2. Progressive Loading & Rehabilitation (Core Foundation)
The key to recovery is:
Progressive Loading
Descending stairs requires controlled loading—this must be rebuilt gradually.
Why This Matters
- Avoiding stairs → weakness → more difficulty
- Overloading too quickly → flare-ups
- Gradual progression → improved control and confidence
Active Rehabilitation May Include:
- Quadriceps strengthening (especially eccentric control)
- Hip and glute strengthening
- Step-down training
- Knee alignment control exercises
- Functional retraining
👉 The goal is not to avoid stairs, but to restore control safely and progressively.
Rehabilitation is progressed step-by-step based on tolerance, rather than stopping completely when discomfort is present.
3. Movement Control: The Missing Link
Many people have:
- Adequate strength
- But poor control during movement
Key focus areas:
- Smooth lowering of the body
- Knee tracking alignment
- Controlled descent
👉 Improving control often reduces pain significantly.
4. Supportive Non-Invasive Therapies
To support recovery:
- Shockwave therapy
- Radiofrequency-based deep tissue therapy
- Manual therapy where appropriate
These help:
- Reduce discomfort
- Improve tolerance to movement
5. Medication: Supporting Function
Medication may help:
- Reduce pain
- Allow continued rehabilitation
First-Line Options
- Paracetamol
- Topical NSAIDs
- Oral NSAIDs
Second-Line Options
- COX-2 inhibitors
- Short-term oral opioids (used cautiously)
👉 These are used to create a window for movement, not as a long-term solution.
6. Injection Options (When Needed)
If symptoms persist:
- Local anaesthetic injections
- Corticosteroid injections (selected cases)
- PRP injections (evidence evolving)
👉 Injections are used to reduce symptoms and enable loading progression, not replace rehabilitation.

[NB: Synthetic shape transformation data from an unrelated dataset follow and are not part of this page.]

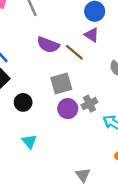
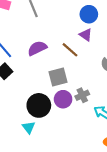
purple semicircle: (48, 45) -> (37, 48), moved, turned 132
black circle: (23, 102) -> (39, 105), moved, size x1.5

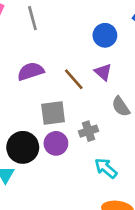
purple triangle: (86, 35) -> (103, 72), moved
gray cross: (82, 95) -> (89, 131), moved

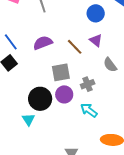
cyan arrow: (106, 168) -> (89, 110), moved

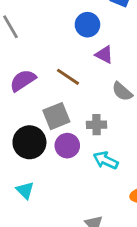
purple triangle: (96, 40) -> (104, 55), moved
gray cross: (88, 84) -> (97, 125), turned 32
black circle: (40, 99) -> (29, 142), moved

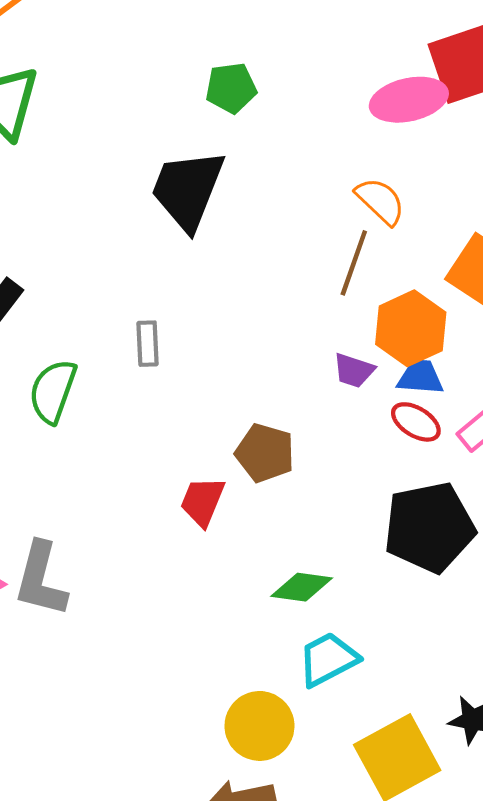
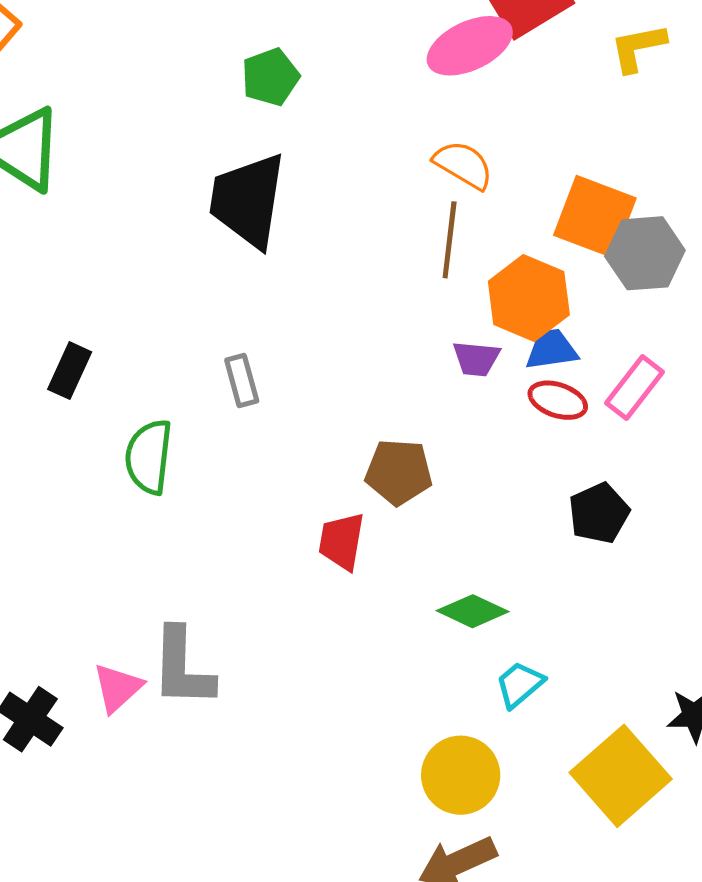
black pentagon: (429, 527) -> (599, 513), size x0.6
green diamond: (302, 587) -> (473, 611), turned 30
cyan trapezoid: (328, 659) -> (520, 684), size x0.7

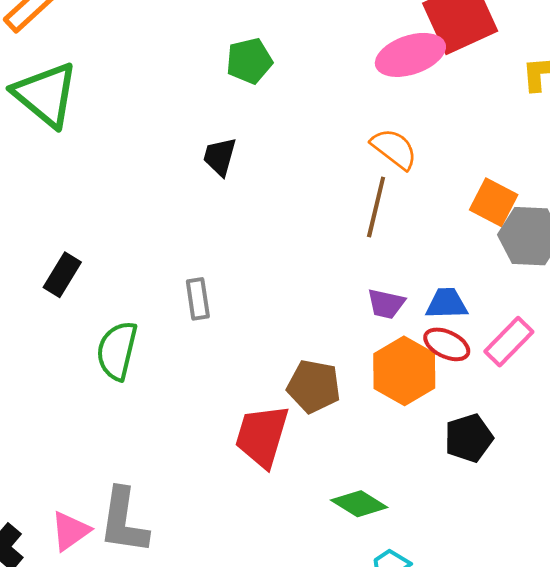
black trapezoid: (248, 200) -> (220, 157), size x0.5
orange square: (595, 217) -> (494, 202), size x0.7
orange hexagon: (529, 298) -> (404, 371), moved
red trapezoid: (342, 541) -> (262, 436), size x1.4

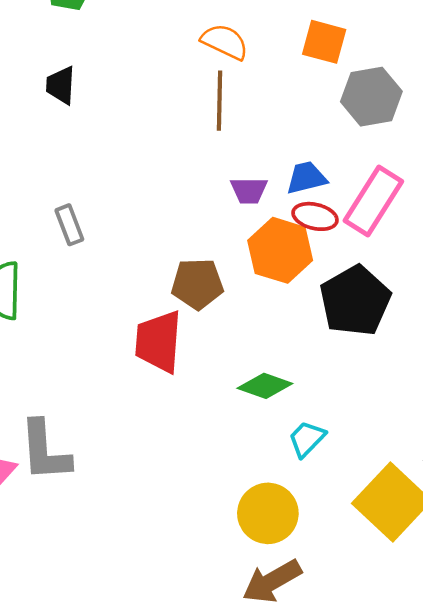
orange square: (494, 202) -> (324, 42), moved
pink rectangle: (509, 342) -> (373, 201), size x1.4
black pentagon: (469, 438) -> (355, 301), size x1.5

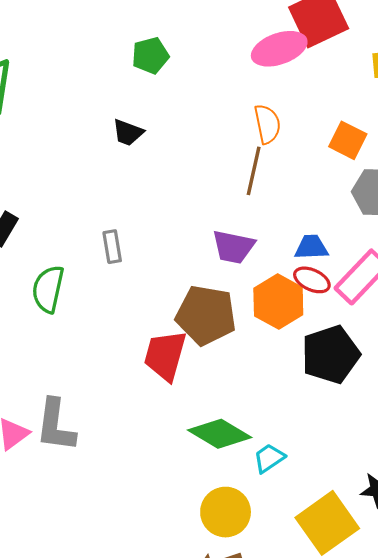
orange semicircle: (225, 42) -> (267, 124), turned 42
black trapezoid: (61, 85) -> (128, 132), turned -84
purple trapezoid: (249, 191) -> (233, 247), moved, size x1.4
brown pentagon: (197, 284) -> (206, 315), size x1.4
green diamond: (265, 386) -> (220, 434), moved, size x1.4

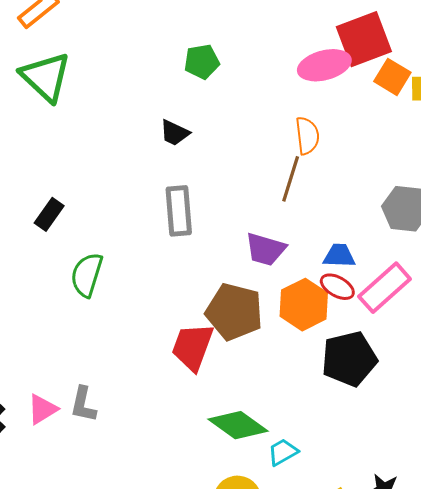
orange square: (348, 140) -> (392, 77), moved
gray rectangle: (112, 247) -> (179, 211), moved, size x1.6
gray L-shape: (56, 425) -> (83, 404), size x0.7

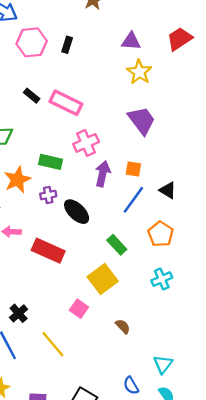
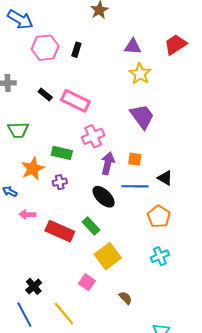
blue line: (133, 200) -> (135, 186), turned 55
black ellipse: (77, 212) -> (104, 197), moved
green rectangle: (117, 245) -> (91, 226), moved

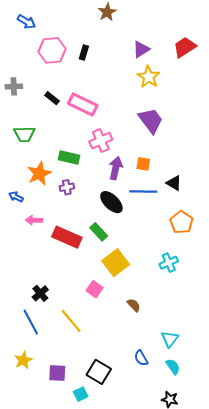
blue arrow: (20, 19) -> (27, 22), size x0.7
purple triangle: (133, 47) -> (141, 49), turned -36
orange pentagon: (159, 217) -> (181, 222), moved

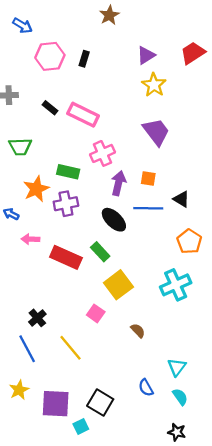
purple cross: (67, 187) -> (66, 204), size x1.5
cyan cross: (169, 263) -> (176, 285), size x1.5
purple square: (57, 373) -> (56, 404), size x1.5

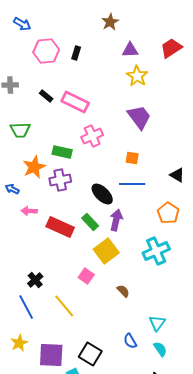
brown star: (109, 15) -> (110, 22), moved
purple triangle: (146, 55) -> (130, 50), turned 30
purple arrow: (118, 183) -> (116, 220), moved
black triangle: (181, 199) -> (177, 175), moved

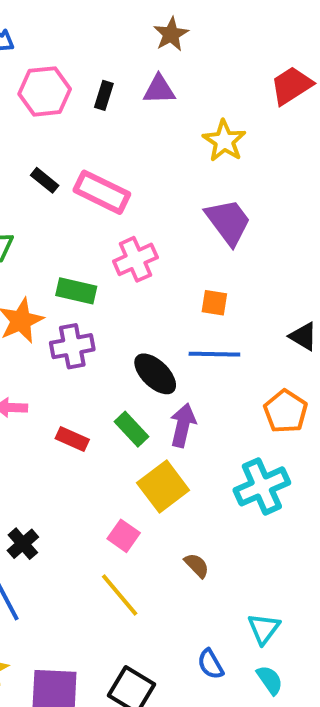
purple triangle: (130, 50) -> (159, 89), moved
red rectangle: (60, 227) -> (72, 439), size x0.6
yellow line: (64, 306) -> (120, 595), moved

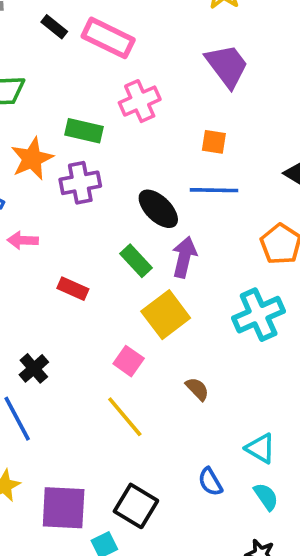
red rectangle: (72, 439) -> (73, 289), moved
cyan triangle: (264, 629) -> (260, 448), turned -36

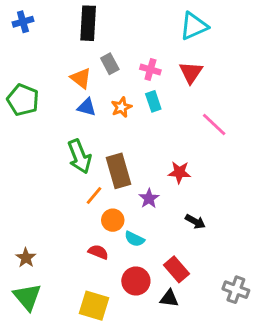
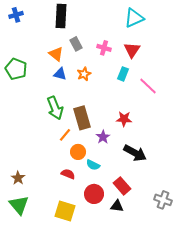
cyan rectangle: (153, 101) -> (123, 74), moved, turned 40
black arrow: (195, 222) -> (135, 153), size x1.6

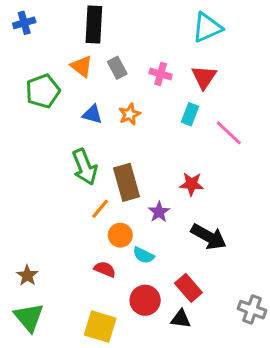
orange triangle: (56, 54) -> (82, 66), moved
green pentagon: (16, 69) -> (43, 91), moved, turned 30

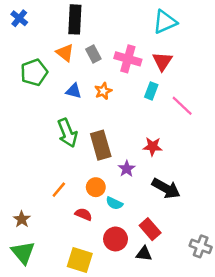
blue cross: (24, 23) -> (19, 18), turned -35
pink cross: (161, 74) -> (128, 59), size x1.5
orange line: (100, 209) -> (59, 190), moved

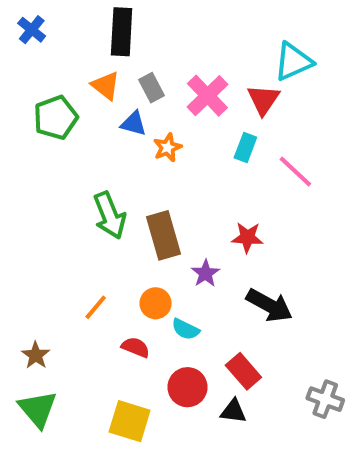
cyan triangle: (165, 22) -> (293, 62), moved
pink cross: (128, 59) -> (207, 96), turned 30
blue triangle: (74, 91) -> (134, 124), moved

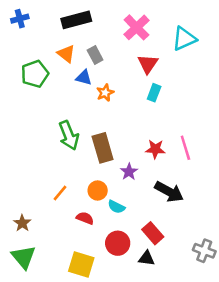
blue cross: (32, 30) -> (20, 19), turned 36
black rectangle: (122, 32) -> (76, 20), turned 72
pink cross: (207, 96) -> (136, 27), moved
red triangle: (263, 100) -> (148, 64), moved
pink line: (295, 171) -> (185, 148), moved, turned 30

7. Integrated, Team-Based Care
At The Pain Relief Clinic:
- Care is led by Dr. Terence Tan, a licensed medical doctor (SMC) with over 20 years of experience
- Working closely with MOH AHPC-licensed physiotherapists
Care includes:
- Diagnosis
- Rehabilitation
- Pain education
- Movement retraining
- Medical support when needed
Recovery involves both physical rehabilitation and improving how the body responds to movement.
8. When Should You Seek Further Assessment?
You should consider evaluation if:
- Pain persists beyond a few weeks
- You feel unstable going down stairs
- There is swelling or locking
- Pain is worsening
- You are unsure of the cause
Final Takeaway
Knee pain when going down stairs is common—and often an early sign of reduced control and load tolerance.
A structured approach includes:
- Accurate diagnosis
- Understanding pain (biopsychosocial model)
- Progressive loading rehabilitation
- Movement control training
- Medication or injections when needed
- Integrated care with doctor + physiotherapist
👉 Modern MSK care focuses on restoring control, strength, and confidence, not just reducing pain.
FAQ
Q1: Why is going down stairs more painful than going up?
It requires controlled lowering, which places higher stress on the knee.
Q2: Is this a sign of arthritis?
It can be, but many other conditions can cause similar symptoms.
Q3: Should I avoid stairs completely?
Not necessarily—movement may be modified and gradually progressed.
Q4: Can physiotherapy help?
Yes, especially with strengthening and control training.